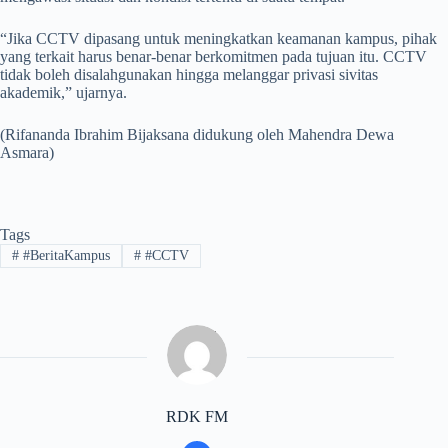
“Jika CCTV dipasang untuk meningkatkan keamanan kampus, pihak
yang terkait harus benar-benar berkomitmen pada tujuan itu. CCTV
tidak boleh disalahgunakan hingga melanggar privasi sivitas
akademik,” ujarnya.
(Rifananda Ibrahim Bijaksana didukung oleh Mahendra Dewa
Asmara)
Tags
#
#BeritaKampus
#
#CCTV
RDK FM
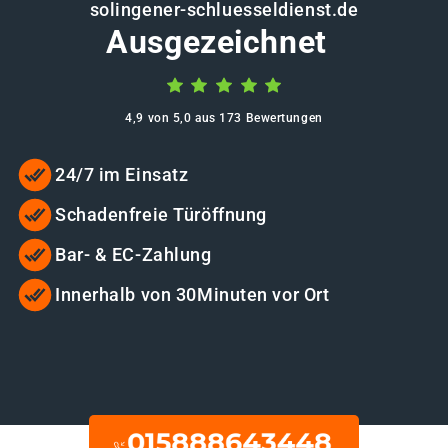
solingener-schluesseldienst.de
Ausgezeichnet
4,9 von 5,0 aus 173 Bewertungen
24/7 im Einsatz
Schadenfreie Türöffnung
Bar- & EC-Zahlung
Innerhalb von 30Minuten vor Ort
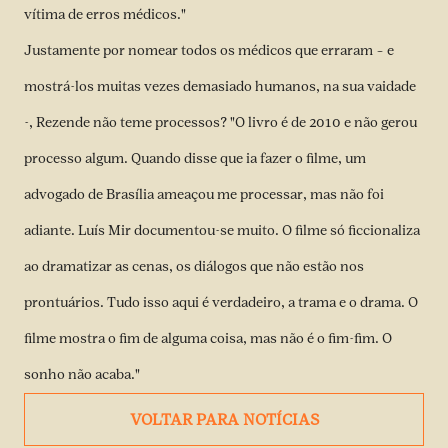
vítima de erros médicos."
Justamente por nomear todos os médicos que erraram – e
mostrá-los muitas vezes demasiado humanos, na sua vaidade
-, Rezende não teme processos? "O livro é de 2010 e não gerou
processo algum. Quando disse que ia fazer o filme, um
advogado de Brasília ameaçou me processar, mas não foi
adiante. Luís Mir documentou-se muito. O filme só ficcionaliza
ao dramatizar as cenas, os diálogos que não estão nos
prontuários. Tudo isso aqui é verdadeiro, a trama e o drama. O
filme mostra o fim de alguma coisa, mas não é o fim-fim. O
sonho não acaba."
VOLTAR PARA NOTÍCIAS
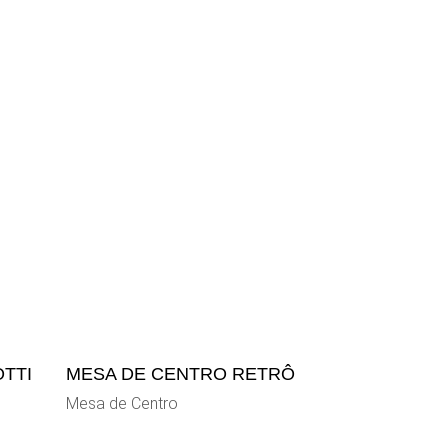
TTI
MESA DE CENTRO RETRÔ
Mesa de Centro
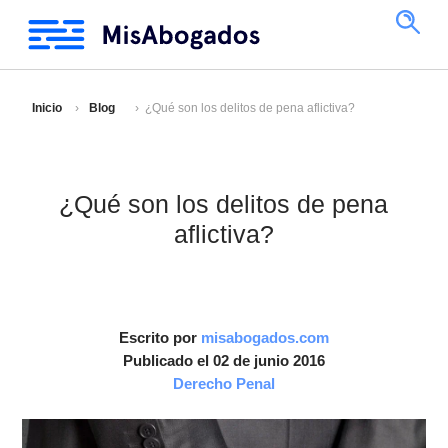
Inicio
Blog
¿Qué son los delitos de pena aflictiva?
¿Qué son los delitos de pena
aflictiva?
Escrito por
misabogados.com
Publicado el 02 de junio 2016
Derecho Penal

▶ _WHAT THE EXERCISE ASKS_
The data needs to be reproduced exactly, please, apart from its pictures.

▶ _SOLUTION FOR THIS EXERCISE_
“Jika CCTV dipasang untuk meningkatkan keamanan kampus, pihak
yang terkait harus benar-benar berkomitmen pada tujuan itu. CCTV
tidak boleh disalahgunakan hingga melanggar privasi sivitas
akademik,” ujarnya.
(Rifananda Ibrahim Bijaksana didukung oleh Mahendra Dewa
Asmara)
Tags
#
#BeritaKampus
#
#CCTV
RDK FM
solingener-schluesseldienst.de
Ausgezeichnet
4,9 von 5,0 aus 173 Bewertungen
24/7 im Einsatz
Schadenfreie Türöffnung
Bar- & EC-Zahlung
Innerhalb von 30Minuten vor Ort
vítima de erros médicos."
Justamente por nomear todos os médicos que erraram – e
mostrá-los muitas vezes demasiado humanos, na sua vaidade
-, Rezende não teme processos? "O livro é de 2010 e não gerou
processo algum. Quando disse que ia fazer o filme, um
advogado de Brasília ameaçou me processar, mas não foi
adiante. Luís Mir documentou-se muito. O filme só ficcionaliza
ao dramatizar as cenas, os diálogos que não estão nos
prontuários. Tudo isso aqui é verdadeiro, a trama e o drama. O
filme mostra o fim de alguma coisa, mas não é o fim-fim. O
sonho não acaba."
VOLTAR PARA NOTÍCIAS
TTI
MESA DE CENTRO RETRÔ
Mesa de Centro
Inicio
Blog
¿Qué son los delitos de pena aflictiva?
¿Qué son los delitos de pena
aflictiva?
Escrito por
misabogados.com
Publicado el 02 de junio 2016
Derecho Penal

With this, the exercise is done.